Page-level text extractions
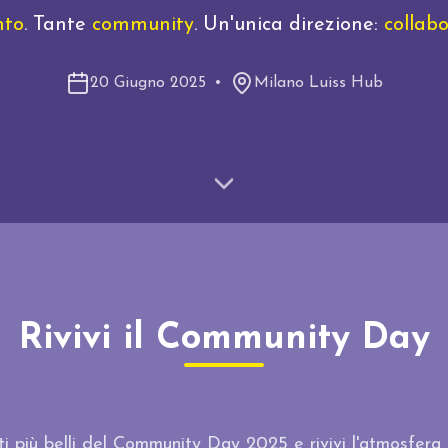
nto
. Tante
community
. Un'unica direzione:
collab
20 Giugno 2025
•
Milano Luiss Hub
Rivivi il Community Day
 più belli del Community Day 2025 e rivivi l'atmosfera u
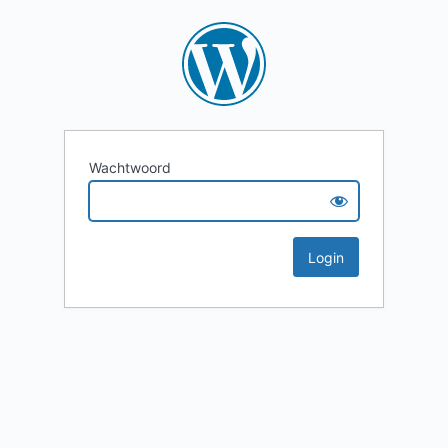
Wachtwoord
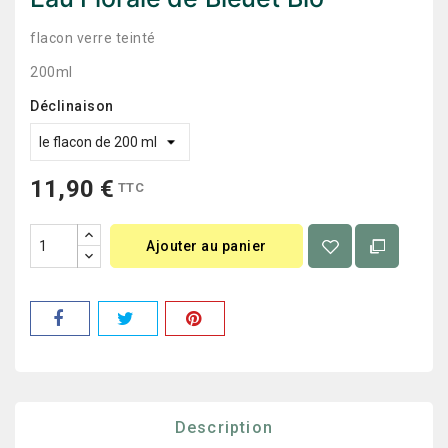
flacon verre teinté
200ml
Déclinaison
11,90 €
TTC
Ajouter au panier
Description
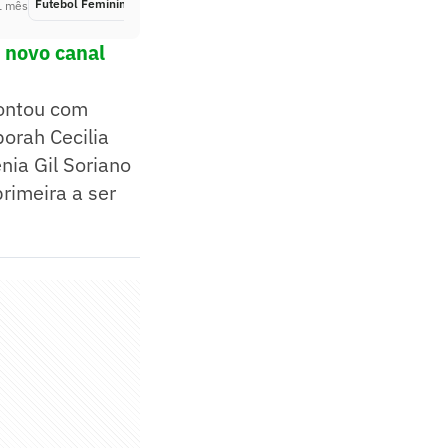
Futebol Feminino
Há 1 mês
1 mês
 novo canal
contou com
orah Cecilia
nia Gil Soriano
rimeira a ser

[EXERCISE DIRECTIONS]:
Please retype, exactly and with the pictures left out, the lines from the line containing "più belli del" through the last line of the records above.

[EXPECTED ANSWER]:
 più belli del Community Day 2025 e rivivi l'atmosfera u
Wachtwoord
flacon verre teinté
200ml
Déclinaison
11,90 €
TTC
Ajouter au panier
Description
Futebol Feminino
Há 1 mês
1 mês
 novo canal
contou com
orah Cecilia
nia Gil Soriano
rimeira a ser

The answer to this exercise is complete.